For young children, the receiving is understandably more important than the giving. Lexi Walters Wright cautions that while the highlight of the holiday season for children is opening presents, holiday gift exchanges can be a source of frustration and disappointment for children, leading some to tantrums and meltdowns:
The excitement, chaos and lack of routine of the holidays set the stage. If your family has had to travel, your child might feel out of place in unfamiliar surroundings and around people he may not know well. Plus, he’s got the pressure of always having to “be good.”
But even if you’re celebrating quietly at home, the hype and anticipation may make it hard for your child to keep his emotions in check. When expectations run high, disappointments can be especially hard to handle.
This is especially true, Wright says, for children with attention problems, and for those who learn differently. Impatience, impulsivity, inflexibility, overexcitement, and extreme sensitivity are some characteristics that might get in the way of children having a merry old time.
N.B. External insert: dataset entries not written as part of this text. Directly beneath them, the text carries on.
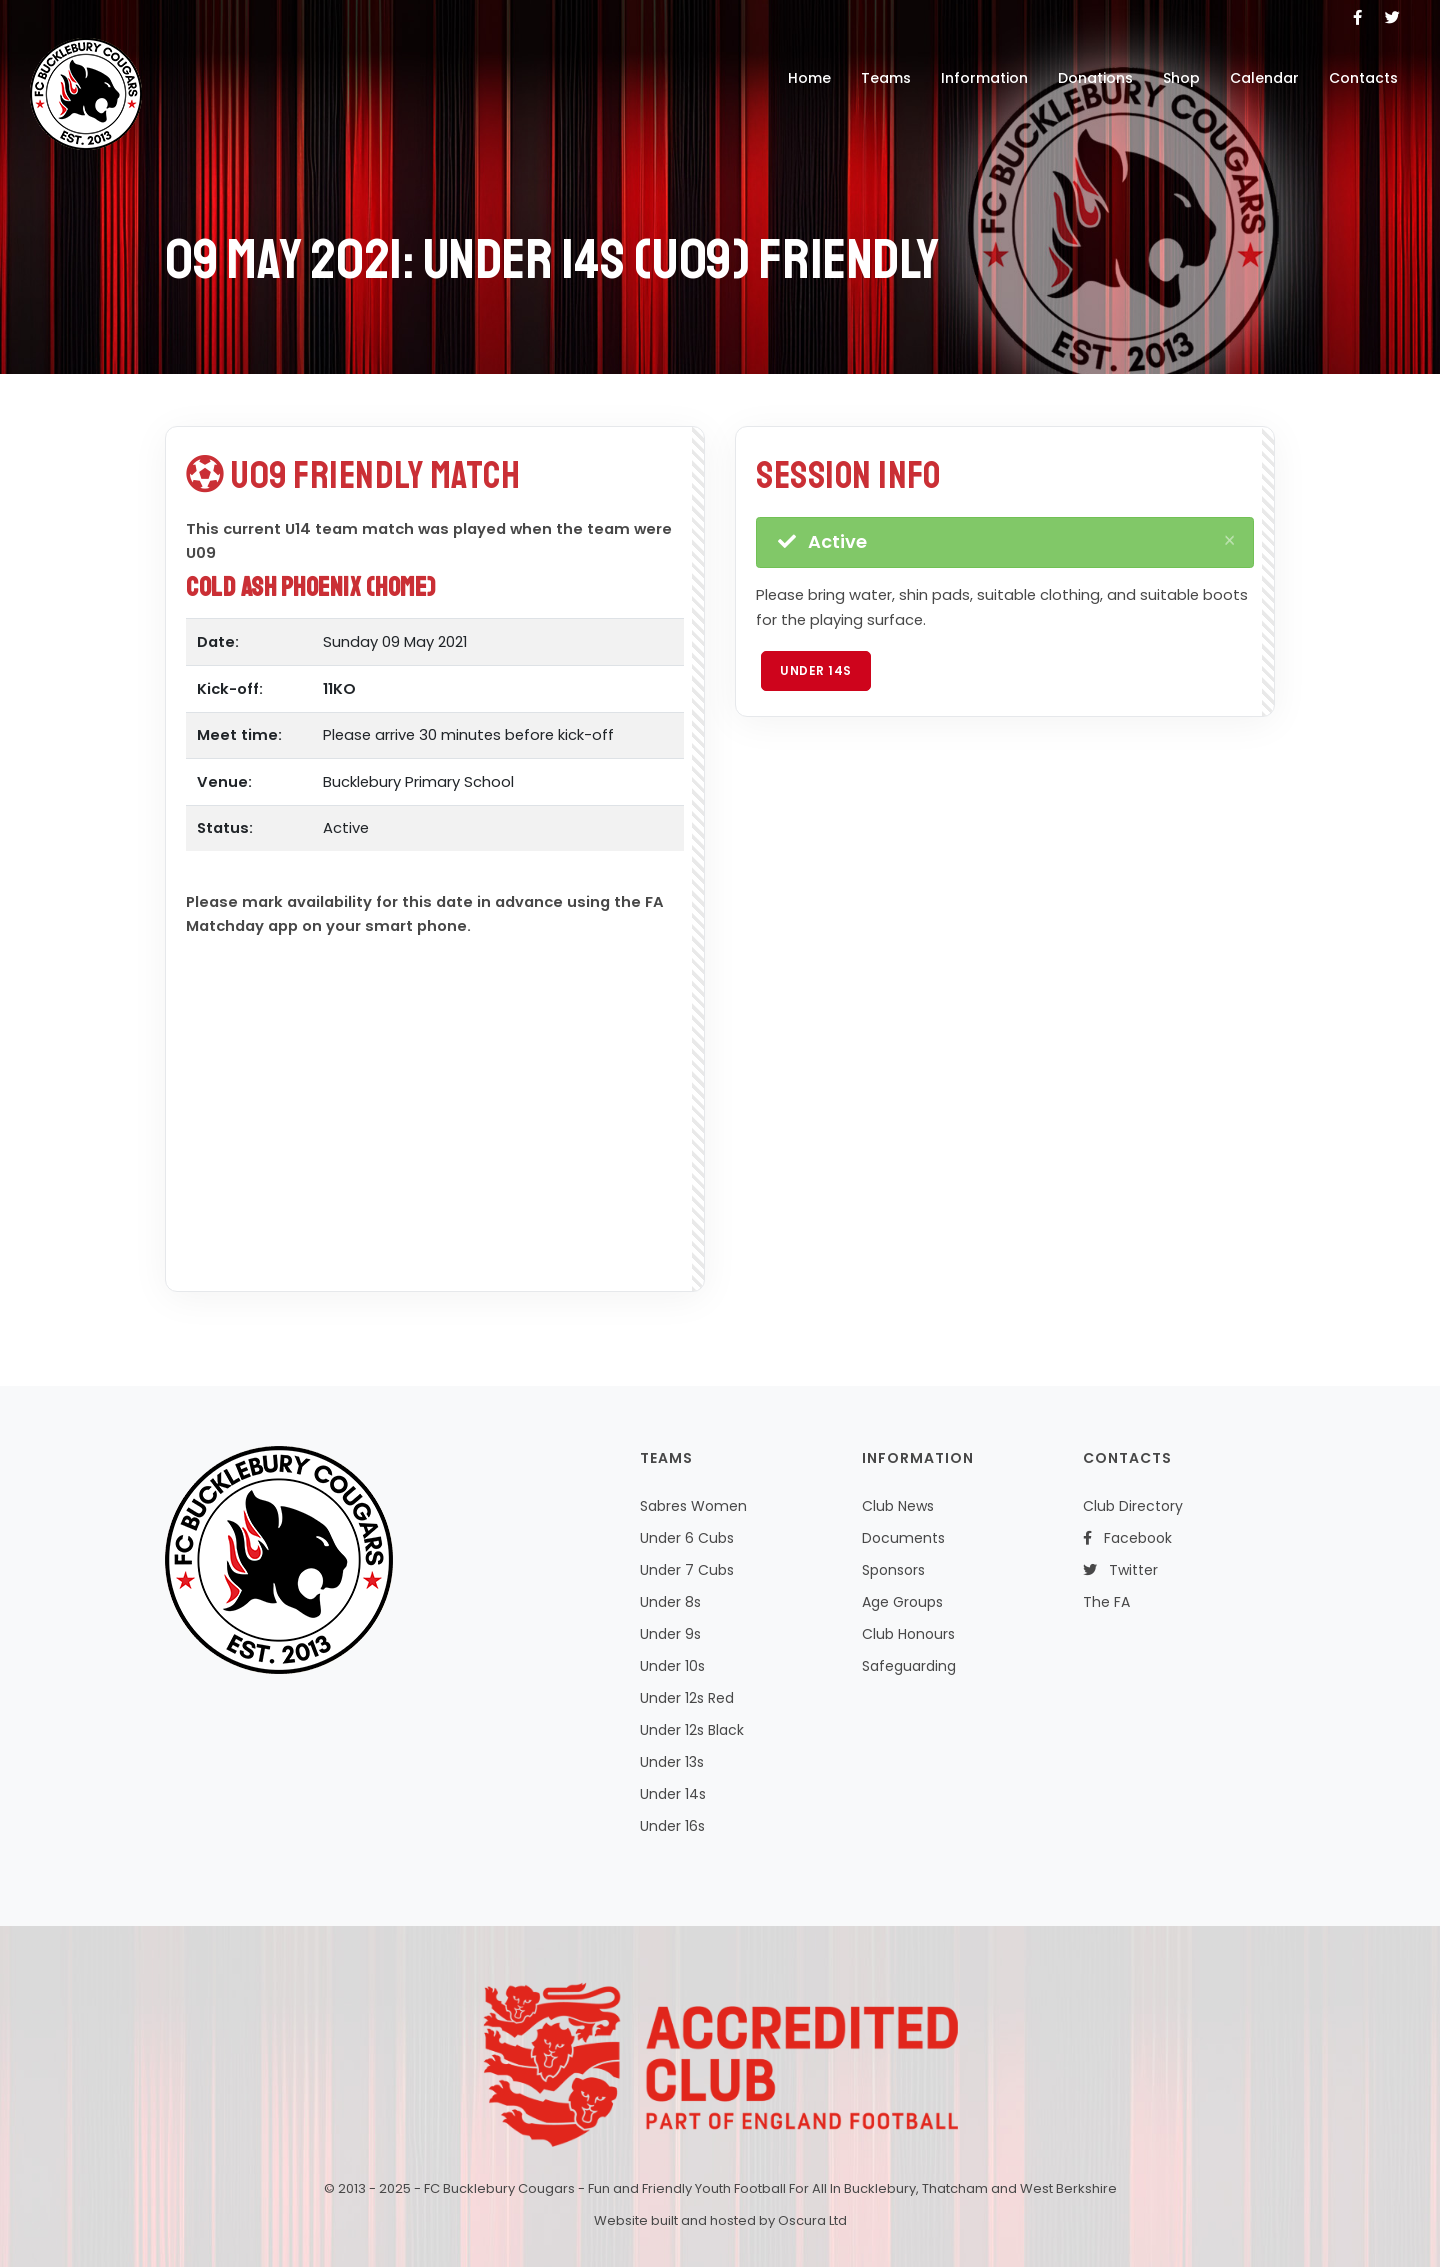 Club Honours (908, 1634)
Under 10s (672, 1666)
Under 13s (672, 1762)
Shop (1181, 78)
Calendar (1264, 78)
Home (809, 78)
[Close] (1229, 540)
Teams (886, 78)
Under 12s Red (687, 1698)
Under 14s (816, 670)
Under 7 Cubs (687, 1570)
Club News (898, 1506)
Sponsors (893, 1570)
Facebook (1127, 1538)
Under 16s (672, 1826)
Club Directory (1133, 1506)
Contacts (1363, 78)
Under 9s (670, 1634)
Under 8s (670, 1602)
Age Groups (902, 1602)
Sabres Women (693, 1506)
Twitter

I would add that being over-tired from holiday travel, missing naps, and “sugar highs” can make any young child a cranky ol’ Grinch. Wright suggests that parents should try to anticipate negative behaviors and responses in advance:
Avoiding tantrums or meltdowns in the first place is always the best scenario. But for issues that do come up, it helps if you’ve agreed with your child in advance on a look, word or gesture you can use on the spot to help him recognize and stop his behavior.
If he can’t stop even with a signal from you, you can step in and address the situation. Acknowledge both your child’s perspective and the gift-giver’s sentiment. “It’s true; you do already have that doll!—Aunt Sue must know exactly what you like! Thanks, Aunt Sue!” Then try to move on by introducing another gift or a different topic for conversation. And you can always suggest that he go get something to drink or take the dog for a walk.
Wright’s three takeaways to help avoid holiday meltdowns and tantrums:
- Kids who have issues with impulsivity, distractibility or social cues may find gift exchanges difficult.
- Anticipating problems and preparing in advance can help minimize outbursts.
- Observing your child during gift-giving this season can help you strategize for next year.